EXERCISE AIM. The answer must consist only of the lines in the records below from the line with "Хорепископ Наум" to the line with "importantes para mim", both included, copied word for word with every picture left out.

Extracted page text data
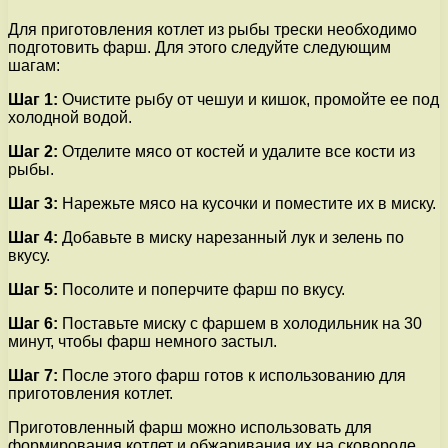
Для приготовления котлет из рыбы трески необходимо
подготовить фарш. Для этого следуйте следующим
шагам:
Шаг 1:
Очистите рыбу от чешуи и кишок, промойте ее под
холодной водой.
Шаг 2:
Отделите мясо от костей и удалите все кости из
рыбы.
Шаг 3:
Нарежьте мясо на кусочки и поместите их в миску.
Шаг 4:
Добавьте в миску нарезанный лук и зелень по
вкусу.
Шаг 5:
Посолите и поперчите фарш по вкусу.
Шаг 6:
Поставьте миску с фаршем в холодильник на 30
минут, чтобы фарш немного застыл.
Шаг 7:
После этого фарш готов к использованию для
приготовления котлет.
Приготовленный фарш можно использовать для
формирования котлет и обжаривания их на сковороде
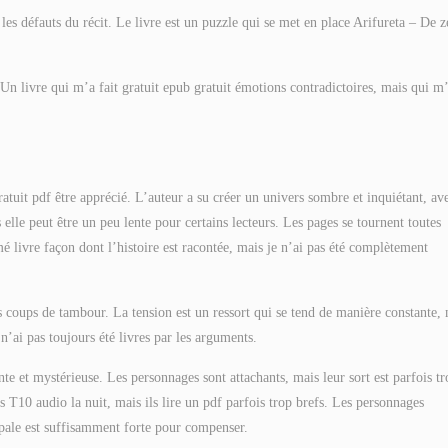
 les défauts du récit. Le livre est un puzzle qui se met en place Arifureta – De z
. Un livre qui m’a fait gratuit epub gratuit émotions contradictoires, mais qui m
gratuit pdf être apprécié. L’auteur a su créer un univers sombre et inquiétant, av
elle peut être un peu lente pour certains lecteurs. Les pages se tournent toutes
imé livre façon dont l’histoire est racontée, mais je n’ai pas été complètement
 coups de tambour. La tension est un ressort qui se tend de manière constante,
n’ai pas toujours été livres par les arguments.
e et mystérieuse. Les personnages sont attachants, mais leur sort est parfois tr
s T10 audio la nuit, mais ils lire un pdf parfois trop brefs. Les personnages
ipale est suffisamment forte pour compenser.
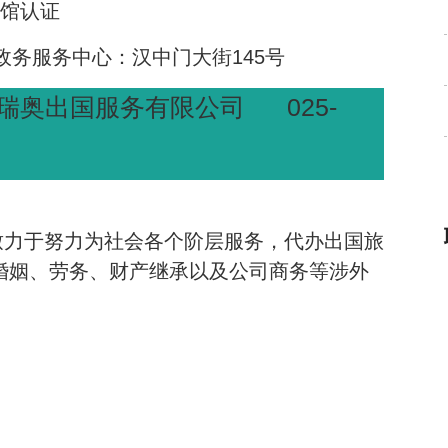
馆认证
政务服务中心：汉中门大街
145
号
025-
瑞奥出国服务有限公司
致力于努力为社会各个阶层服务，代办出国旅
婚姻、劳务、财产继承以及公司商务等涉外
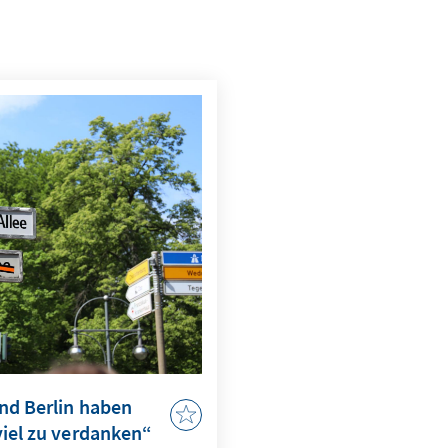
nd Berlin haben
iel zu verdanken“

==

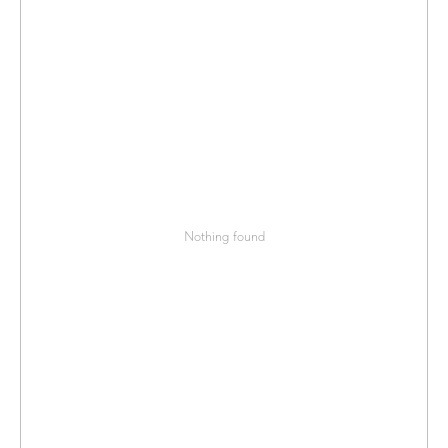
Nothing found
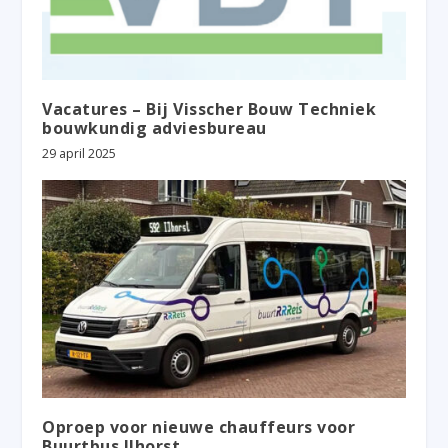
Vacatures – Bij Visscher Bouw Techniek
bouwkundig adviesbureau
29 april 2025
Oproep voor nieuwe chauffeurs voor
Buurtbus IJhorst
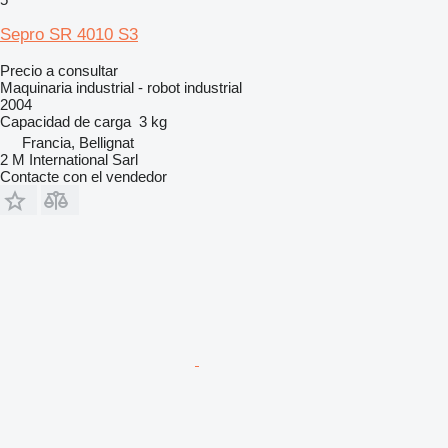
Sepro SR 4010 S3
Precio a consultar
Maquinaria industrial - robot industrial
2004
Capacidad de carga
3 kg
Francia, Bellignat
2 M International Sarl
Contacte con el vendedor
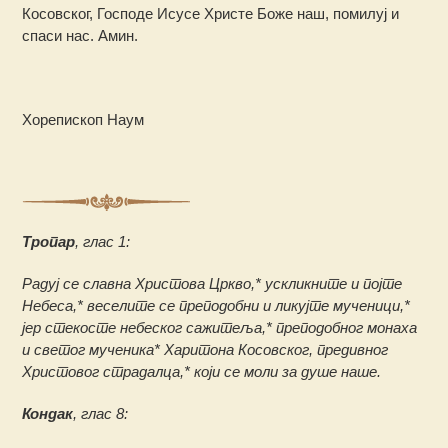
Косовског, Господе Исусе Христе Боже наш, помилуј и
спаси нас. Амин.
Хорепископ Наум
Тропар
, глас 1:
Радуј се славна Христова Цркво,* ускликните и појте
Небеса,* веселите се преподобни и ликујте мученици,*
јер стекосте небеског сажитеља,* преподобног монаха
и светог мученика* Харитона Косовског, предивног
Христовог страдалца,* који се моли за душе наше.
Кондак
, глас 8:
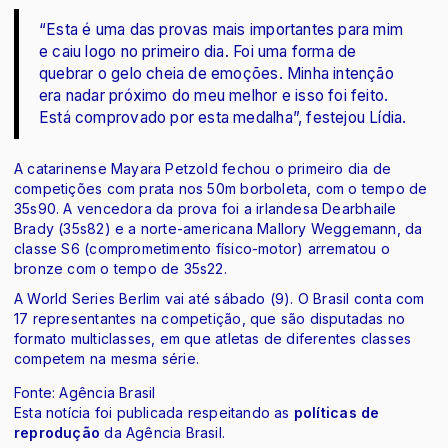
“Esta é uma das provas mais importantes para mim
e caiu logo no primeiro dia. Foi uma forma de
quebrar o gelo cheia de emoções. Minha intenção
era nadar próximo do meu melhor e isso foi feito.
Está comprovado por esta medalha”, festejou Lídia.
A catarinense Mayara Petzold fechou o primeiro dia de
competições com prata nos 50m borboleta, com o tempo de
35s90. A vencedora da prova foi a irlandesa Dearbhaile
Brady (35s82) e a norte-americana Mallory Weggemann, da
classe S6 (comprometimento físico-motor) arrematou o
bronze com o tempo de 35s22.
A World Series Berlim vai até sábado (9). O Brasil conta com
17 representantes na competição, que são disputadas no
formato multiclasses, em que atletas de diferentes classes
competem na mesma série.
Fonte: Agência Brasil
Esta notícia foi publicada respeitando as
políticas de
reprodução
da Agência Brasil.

TASK ANSWER.
Хорепископ Наум
Тропар
, глас 1:
Радуј се славна Христова Цркво,* ускликните и појте
Небеса,* веселите се преподобни и ликујте мученици,*
јер стекосте небеског сажитеља,* преподобног монаха
и светог мученика* Харитона Косовског, предивног
Христовог страдалца,* који се моли за душе наше.
Кондак
, глас 8:
“Esta é uma das provas mais importantes para mim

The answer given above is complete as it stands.